Discussion. When wg.Wait() is called, none of the goroutines may have had a chance to call wg.Add(1). The counter is zero, Wait returns immediately, main exits, and goroutines die mid-print.

The race detector reports:

WARNING: DATA RACE
Read at 0x... by goroutine 6:
  sync.(*WaitGroup).Wait()
Previous write at 0x... by goroutine 7:
  sync.(*WaitGroup).Add()

Fix. Move Add to the parent, before go.

for i := 0; i < 5; i++ {
    wg.Add(1)
    go func(i int) {
        defer wg.Done()
        fmt.Println(i)
    }(i)
}
wg.Wait()

Or once before the loop:

wg.Add(5)
for i := 0; i < 5; i++ {
    go func(i int) {
        defer wg.Done()
        fmt.Println(i)
    }(i)
}
wg.Wait()

Bug 2 — Missing Done

func main() {
    var wg sync.WaitGroup
    wg.Add(2)

    go func() {
        defer wg.Done()
        time.Sleep(100 * time.Millisecond)
        fmt.Println("A")
    }()

    go func() {
        time.Sleep(200 * time.Millisecond)
        fmt.Println("B")
        // forgot wg.Done()
    }()

    wg.Wait()
    fmt.Println("done")
}

Hint.
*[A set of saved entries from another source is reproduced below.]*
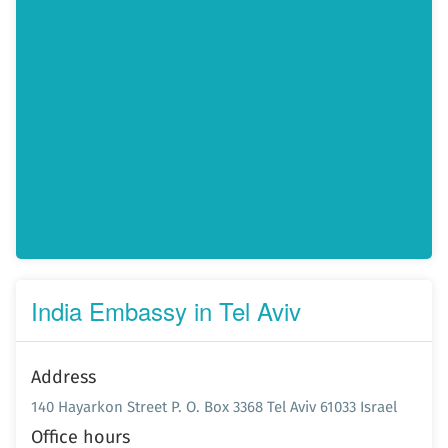
India Embassy in Tel Aviv
Address
140 Hayarkon Street P. O. Box 3368 Tel Aviv 61033 Israel
Office hours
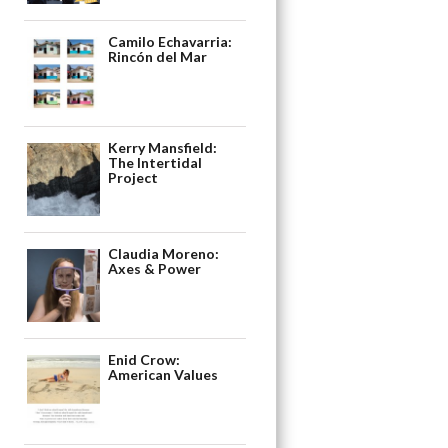
Camilo Echavarria:
Rincón del Mar
Kerry Mansfield:
The Intertidal
Project
Claudia Moreno:
Axes & Power
Enid Crow:
American Values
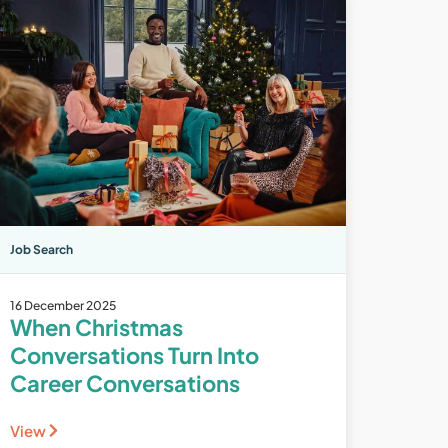
Job Search
16 December 2025
When Christmas
Conversations Turn Into
Career Conversations
View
What is the counter when both goroutines have printed?

Discussion. After both goroutines print, the counter is 1 (only goroutine A called Done). Wait blocks forever. If no other goroutines are alive, you'll see:

A
B
fatal error: all goroutines are asleep - deadlock!

Fix. Add defer wg.Done() as the first line of goroutine B. The defer form makes it impossible to forget on early return or panic.


Bug 3 — Copy of WaitGroup

func worker(wg sync.WaitGroup, id int) {
    defer wg.Done()
    fmt.Println("worker", id)
}

func main() {
    var wg sync.WaitGroup
    for i := 0; i < 3; i++ {
        wg.Add(1)
        go worker(wg, i)
    }
    wg.Wait()
}

Hint. Run go vet ./... before running.

Discussion. worker takes wg sync.WaitGroup by value. Each call passes a copy. The copies' Done calls decrement different counters from the one in main, so main's counter stays at 3 and Wait deadlocks.

go vet says:

./main.go:5:13: func worker passes lock by value: sync.WaitGroup contains sync.noCopy

Fix. Pass *sync.WaitGroup.

func worker(wg *sync.WaitGroup, id int) {
    defer wg.Done()
    fmt.Println("worker", id)
}

go worker(&wg, i)

Bug 4 — Negative counter panic

func main() {
    var wg sync.WaitGroup
    wg.Add(1)
    go func() {
        defer wg.Done()
        defer wg.Done()       // belt and braces?
        fmt.Println("done")
    }()
    wg.Wait()
}

Hint. How many Dones for one Add?

Discussion. Two deferred Done calls for one Add(1). The counter goes from 1 → 0 → -1. The second Done panics:

panic: sync: negative WaitGroup counter

Fix. One Done per Add(1). If you genuinely want the goroutine to "count for two", use wg.Add(2).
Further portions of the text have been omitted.